Da empfängt zum Beispiel der seit vier Partien unbesiegte SC Viktoria Krefeld den Spitzenreiter Grefrath. Das sollte dem Neuling vom Schroersdyk Rückenwind geben, auch wenn mit Marvin Heffungs und Oliver Cremer zwei Offensivkräfte gesperrt sind. Die Blau-Weißen von Trainer Peter Jacobs bauen auch in dieser Auseinandersetzung hauptsächlich auf ihre Goalgetter Dennis Hoffmann (11 Tore) und Daniel Obst (9 Tore). Chancenlos scheint das noch sieglose Schlusslicht Linner SV, das auf den gesperrten Mehmet Ali Arslan verzichten muss, auch im kommenden Spiel bei der Brüggener TuRa, die bisher ihrer zugedachten Favoritenrolle durchaus gerecht wurde (Platz 2). Brüggen verfügt über eine ausgeglichene Offensivabteilung, Mittelfeldmotor Max Haese traf schon neun Mal. Da kommen die Vorstellungen des hoch gehandelten Neuzugangs Thomas Offermanns (kam aus Dilkrath) schon etwas bescheidener daher. Der SV St. Tönis büßte zuletzt durch die Niederlage in Brüggen den ersten Platz ein. "Die Sache schnell ad acta legen und dran bleiben", ist deshalb die Prämisse für die kommenden Aufgaben. Anfangen kann die Dünwald-Auswahl mit diesem Vorsatz schon bei der Zweiten des VfR Fischeln, die die letzten vier Partien alle in den Sand setzte. Der SV Vorst bleibt oben weiter gut im Geschäft. Davon sind Kenner der Szene nicht unbedingt ausgegangen. Aber Trainer Michel Laskowski hat alles im Griff und will auch in Kaldenkirchen, wo die Trauben gewöhnlich immer sehr hoch hängen, nicht gänzlich leer ausgehen. Der in Meerbusch mit Gelb-Rot des Feldes verwiesene Kevin Schmitz hat, weil zuletzt spielfrei war, seine Sperre automatisch abgebrummt. Nicht leer ausgehen ist auch das Ziel der Anrather Viktoria, die sich unten gut rausgearbeitet hat, und nun den schwächelnden TSV Bockum erwartet. Der muss weiter den gesperrten Michael Hackfurt ersetzen und hat nach den Abmeldungen der Yildiz-Brüder und von Murat Erdogan schon erheblich personelle Sorgen genug. Trainer Jürgen Hein ist aktuell um seine Aufgabe wahrlich nicht zu beneiden.

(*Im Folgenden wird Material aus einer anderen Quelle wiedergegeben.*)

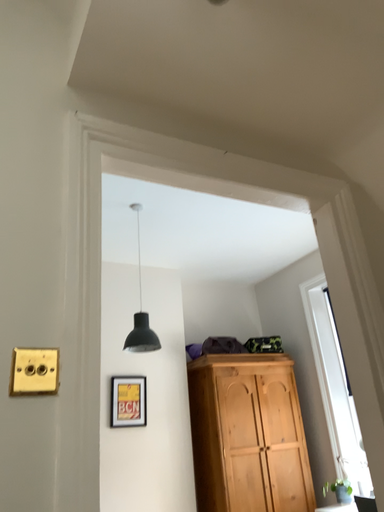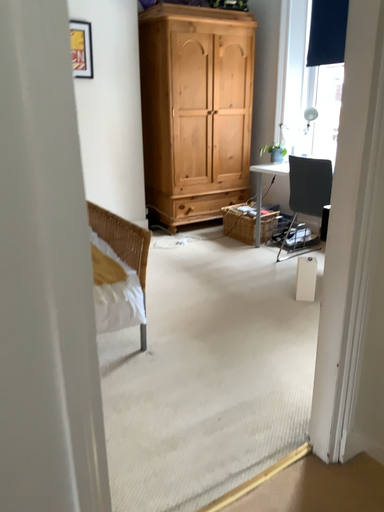 Question: How did the camera likely rotate when shooting the video?

Choices:
 (A) rotated upward
 (B) rotated downward

Answer: (B) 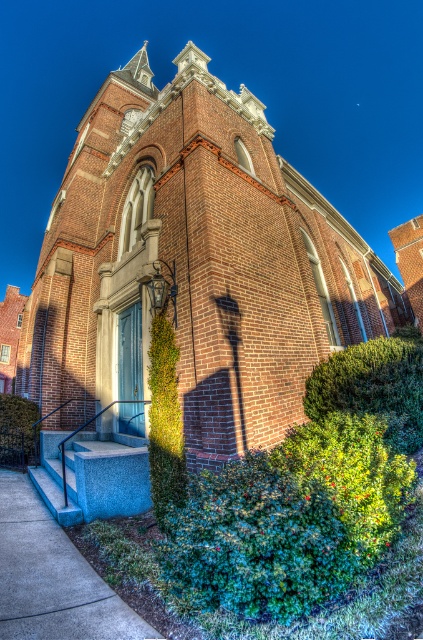 Is concrete at lower left wider than green leafy hedge at center?

Indeed, concrete at lower left has a greater width compared to green leafy hedge at center.

Does concrete at lower left lie behind green leafy hedge at center?

No, concrete at lower left is closer to the viewer.

Does point (8, 620) come in front of point (158, 362)?

Yes, point (8, 620) is closer to viewer.

This screenshot has width=423, height=640. Identify the location of concrete at lower left. pyautogui.click(x=52, y=577).

Between brick church at center and green leafy hedge at lower left, which one has less height?

With less height is green leafy hedge at lower left.

Does brick church at center lie behind green leafy hedge at lower left?

No, it is not.

Which is behind, point (136, 330) or point (16, 406)?

The point (16, 406) is behind.

Where is `brick church at center`? The image size is (423, 640). brick church at center is located at coordinates (192, 269).

Which of these two, brick church at center or concrete at lower left, stands taller?

Standing taller between the two is brick church at center.

Can you confirm if brick church at center is positioned to the left of concrete at lower left?

Incorrect, brick church at center is not on the left side of concrete at lower left.

The width and height of the screenshot is (423, 640). Describe the element at coordinates (192, 269) in the screenshot. I see `brick church at center` at that location.

Find the location of a particular element. The width and height of the screenshot is (423, 640). brick church at center is located at coordinates (192, 269). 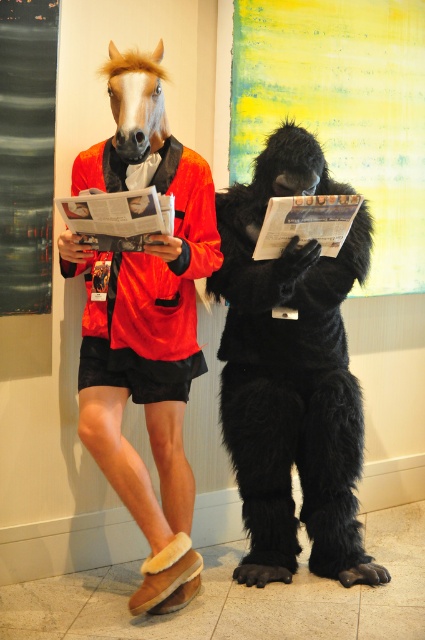 Is matte black costume at left positioned in front of matte black horse mask at center?

Yes, it is.

Which is more to the right, matte black costume at left or matte black horse mask at center?

matte black costume at left

This screenshot has width=425, height=640. What do you see at coordinates (144, 323) in the screenshot? I see `matte black costume at left` at bounding box center [144, 323].

At what (x,y) coordinates should I click in order to perform the action: click on matte black costume at left. Please return your answer as a coordinate pair (x, y). Looking at the image, I should click on (144, 323).

Between point (269, 330) and point (178, 292), which one is positioned behind?

The point (269, 330) is behind.

Which is above, black furry gorilla at center or matte black horse mask at center?

matte black horse mask at center is higher up.

Which is behind, point (316, 182) or point (209, 189)?

Positioned behind is point (209, 189).

I want to click on black furry gorilla at center, so click(291, 374).

Which is below, black furry gorilla at center or matte black costume at left?

black furry gorilla at center is below.

Can you confirm if black furry gorilla at center is positioned to the left of matte black costume at left?

Incorrect, black furry gorilla at center is not on the left side of matte black costume at left.

Is point (297, 316) positioned behind point (102, 292)?

Yes.

Where is `black furry gorilla at center`? Image resolution: width=425 pixels, height=640 pixels. black furry gorilla at center is located at coordinates (291, 374). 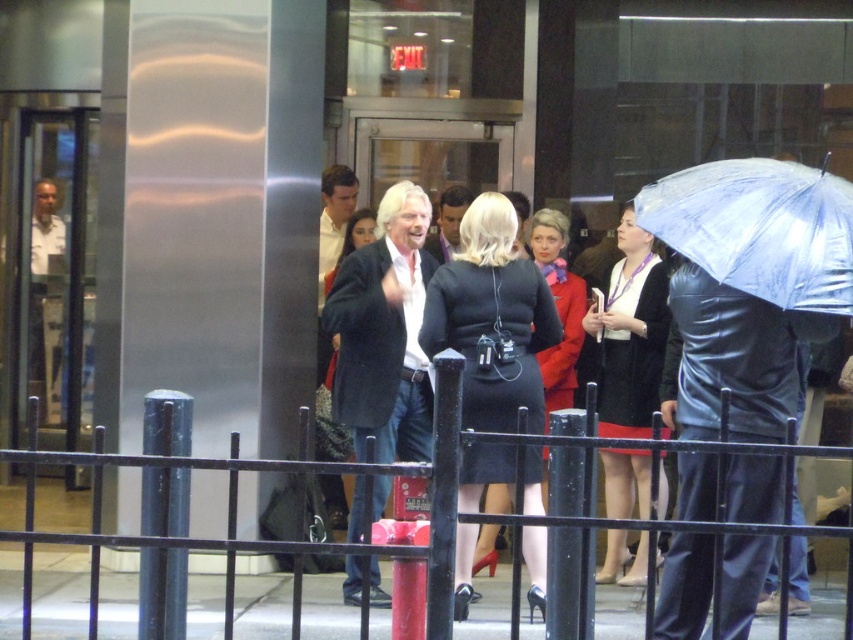 Question: Which point is closer to the camera taking this photo?

Choices:
 (A) (637, 420)
 (B) (805, 266)
 (C) (427, 312)

Answer: (B)

Question: Which point is farther to the camera?

Choices:
 (A) (231, 490)
 (B) (462, 577)

Answer: (B)

Question: Is transparent plastic umbrella at right to the left of velvet black coat at center from the viewer's perspective?

Choices:
 (A) no
 (B) yes

Answer: (A)

Question: Does black fabric dress at center have a greater width compared to black metal fence at lower center?

Choices:
 (A) yes
 (B) no

Answer: (B)

Question: Which point is farther from the camera taking this photo?

Choices:
 (A) (225, 589)
 (B) (642, 273)

Answer: (B)

Question: Considering the relative positions of transparent plastic umbrella at right and black metal fence at lower center in the image provided, where is transparent plastic umbrella at right located with respect to black metal fence at lower center?

Choices:
 (A) above
 (B) below

Answer: (A) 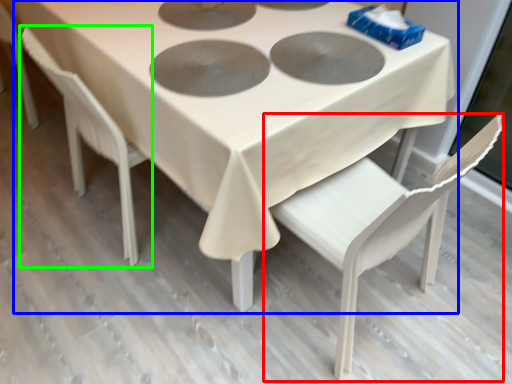 Question: Which object is the closest to the chair (highlighted by a red box)? Choose among these: table (highlighted by a blue box) or chair (highlighted by a green box).

Choices:
 (A) table
 (B) chair

Answer: (A) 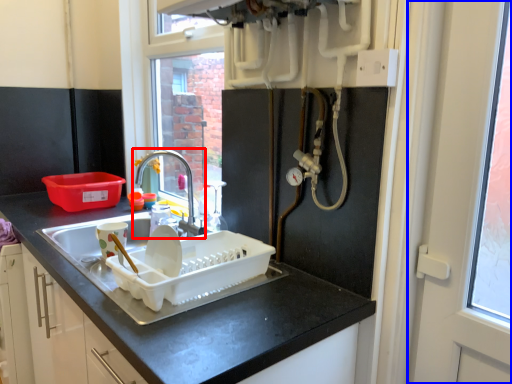 Question: Which object is further to the camera taking this photo, tap (highlighted by a red box) or screen door (highlighted by a blue box)?

Choices:
 (A) tap
 (B) screen door

Answer: (A) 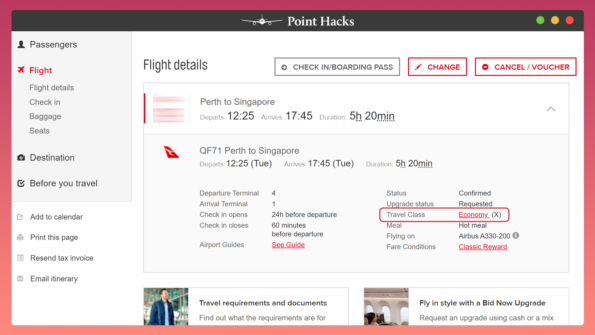 Identify the location of photographs. The height and width of the screenshot is (335, 595). (161, 300), (393, 296). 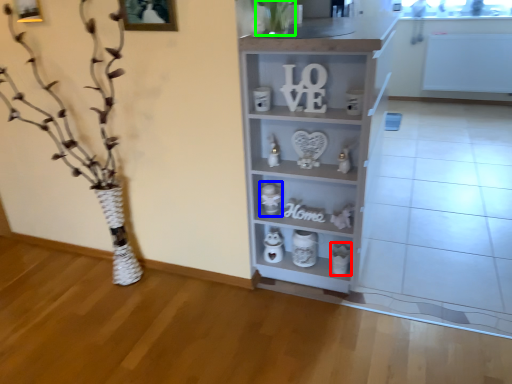 Question: Estimate the real-world distances between objects in this image. Which object is farther from toy (highlighted by a red box), toy (highlighted by a blue box) or plant (highlighted by a green box)?

Choices:
 (A) toy
 (B) plant

Answer: (B) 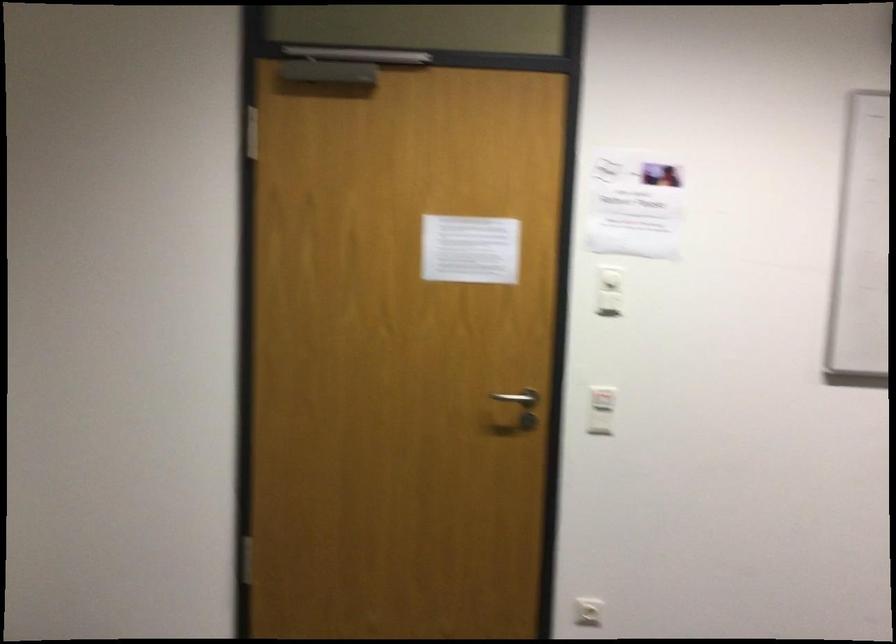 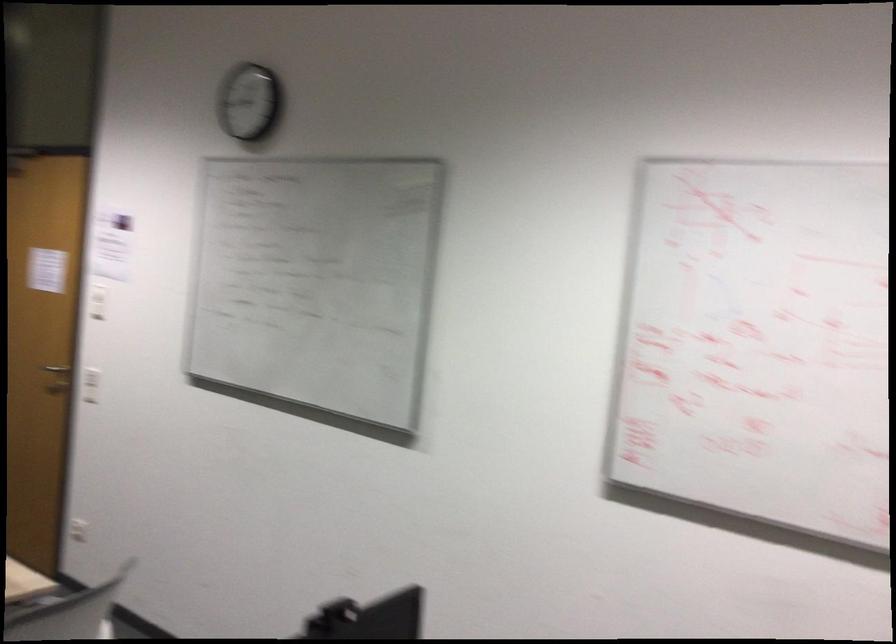 Where in the second image is the point corresponding to point (407, 406) from the first image?

(56, 368) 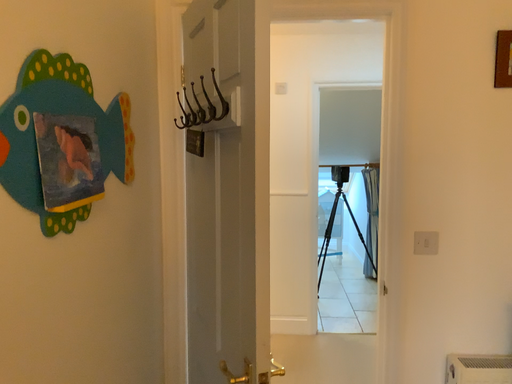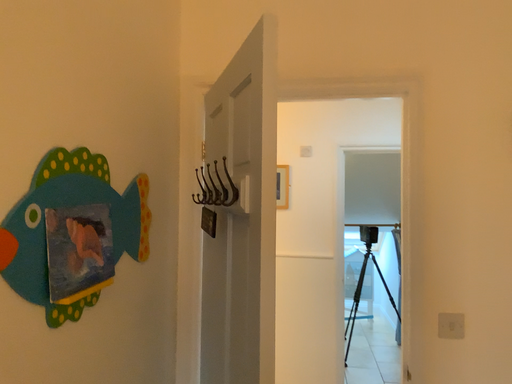 Question: Which way did the camera rotate in the video?

Choices:
 (A) rotated upward
 (B) rotated downward

Answer: (A) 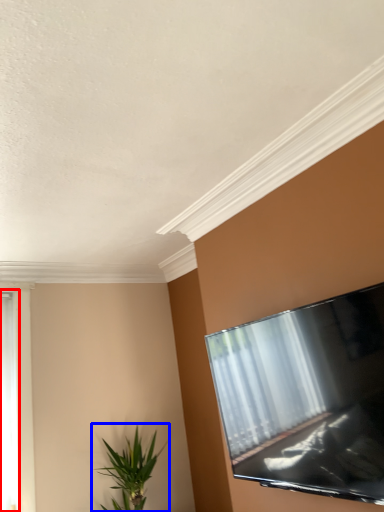 Question: Which point is further to the camera, window (highlighted by a red box) or houseplant (highlighted by a blue box)?

Choices:
 (A) window
 (B) houseplant

Answer: (A) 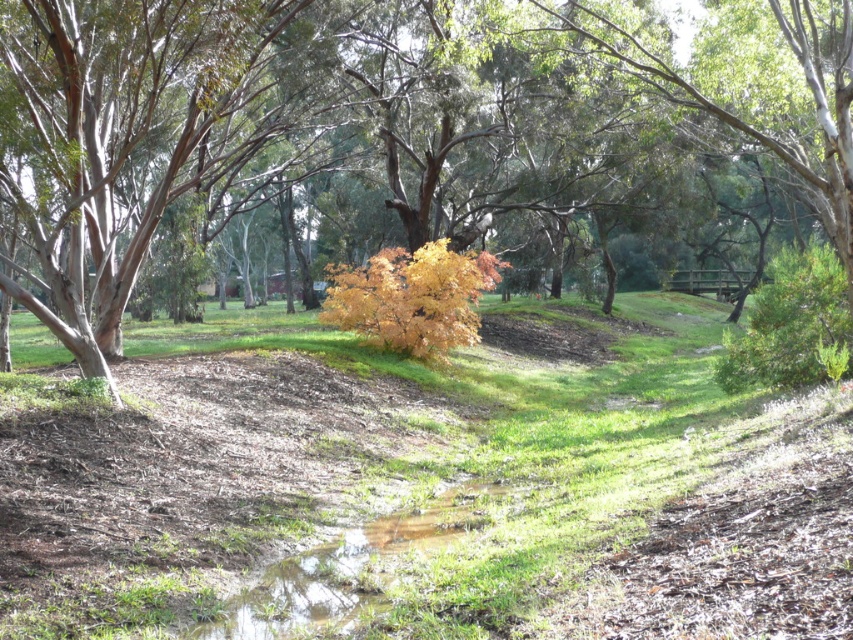 Question: Among these points, which one is farthest from the camera?

Choices:
 (A) (514, 260)
 (B) (314, 609)

Answer: (A)

Question: Is yellow leafy tree at center smaller than green grassy puddle at lower center?

Choices:
 (A) no
 (B) yes

Answer: (A)

Question: Is yellow leafy tree at center bigger than yellow autumn leaves at center?

Choices:
 (A) yes
 (B) no

Answer: (B)

Question: Among these points, which one is farthest from the camera?

Choices:
 (A) (1, 97)
 (B) (724, 580)
 (C) (404, 513)

Answer: (A)

Question: Which object is closer to the camera taking this photo?

Choices:
 (A) yellow autumn leaves at center
 (B) yellow leafy tree at center
 (C) green grassy puddle at lower center

Answer: (B)

Question: Does yellow leafy tree at center appear over green grassy puddle at lower center?

Choices:
 (A) yes
 (B) no

Answer: (A) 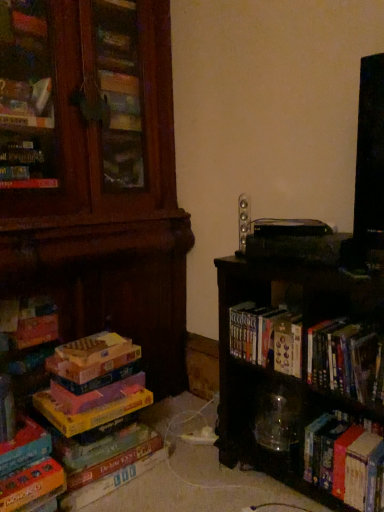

Schon auf Rang sieben vorgeschoben hat sich der BV Union Krefeld. Wird nun auch noch gegen Vorjahresabsteiger Rhenania Hinsbeck, der erneut schwer kriselt, der nächste "Dreier" vereinnahmt, ist die Scheuer für die Hinrunde im Prinzip schon drin. Das trifft in keinster Weise für den SV Thomasstadt Kempen zu. Was der bisher abgeliefert hat, schreit förmlich nach Konsequenzen. Was die Mannschaftsaufstellungen betrifft, ist das schon verschiedentlich passiert. Verbessert hat Coach Klaus Hammann dadurch aber nichts. Und die neuen Verantwortlichen machen diesbezüglich eher einen hilflosen Eindruck. Nun kommt der Dülkener FC, und wenn der nicht bezwungen wird, wer dann überhaupt. Dann wäre der Abstieg in die Kreisliga B wohl kaum noch aufzuhalten. Als Außenseiter reist Aufsteiger Preussen Krefeld zum OSV Meerbusch. Weil die Claesgens-Truppe insgesamt aber schon im Soll liegt, kann sie diese schwere Aufgabe mit aller Gelassenheit entgegensehen und befreit aufspielen.